◆ **Material supplied**:

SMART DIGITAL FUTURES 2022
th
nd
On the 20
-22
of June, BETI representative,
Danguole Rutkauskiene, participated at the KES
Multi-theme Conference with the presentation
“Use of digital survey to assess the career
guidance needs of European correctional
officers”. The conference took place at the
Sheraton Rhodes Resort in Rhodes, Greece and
==
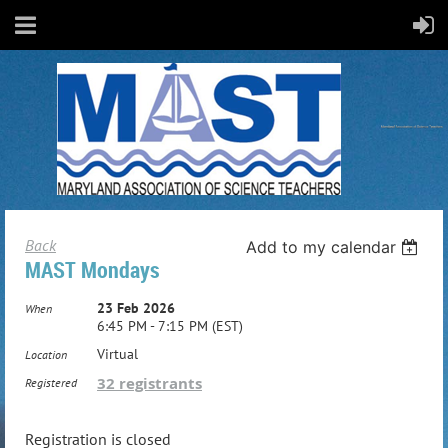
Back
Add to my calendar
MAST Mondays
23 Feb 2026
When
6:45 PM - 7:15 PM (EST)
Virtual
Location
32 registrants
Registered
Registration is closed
* * *
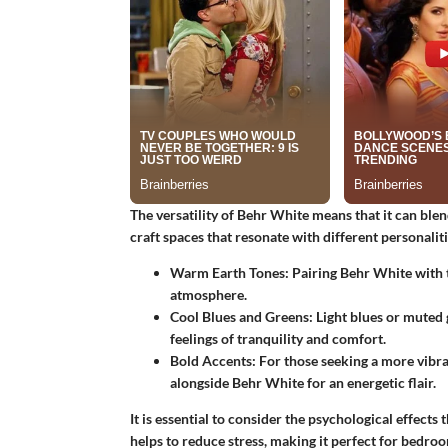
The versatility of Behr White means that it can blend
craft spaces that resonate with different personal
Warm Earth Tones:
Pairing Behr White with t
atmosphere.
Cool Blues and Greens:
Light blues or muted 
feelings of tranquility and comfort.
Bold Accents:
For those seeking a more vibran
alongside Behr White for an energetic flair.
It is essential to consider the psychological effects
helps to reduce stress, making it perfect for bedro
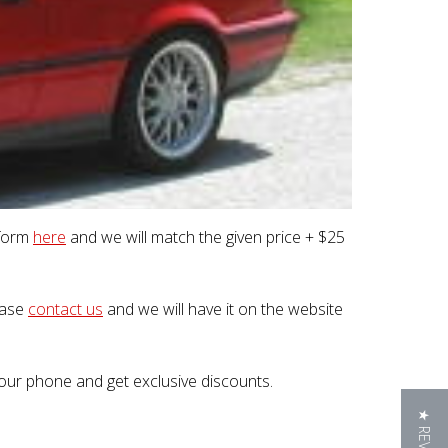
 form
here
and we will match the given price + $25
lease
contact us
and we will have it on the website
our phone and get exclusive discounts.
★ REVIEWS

◆ **What is being asked**:
If a line in the entries above has the word "Behr", copy it.

◆ **Solution for this task**:
The versatility of Behr White means that it can blend
Pairing Behr White with t
alongside Behr White for an energetic flair.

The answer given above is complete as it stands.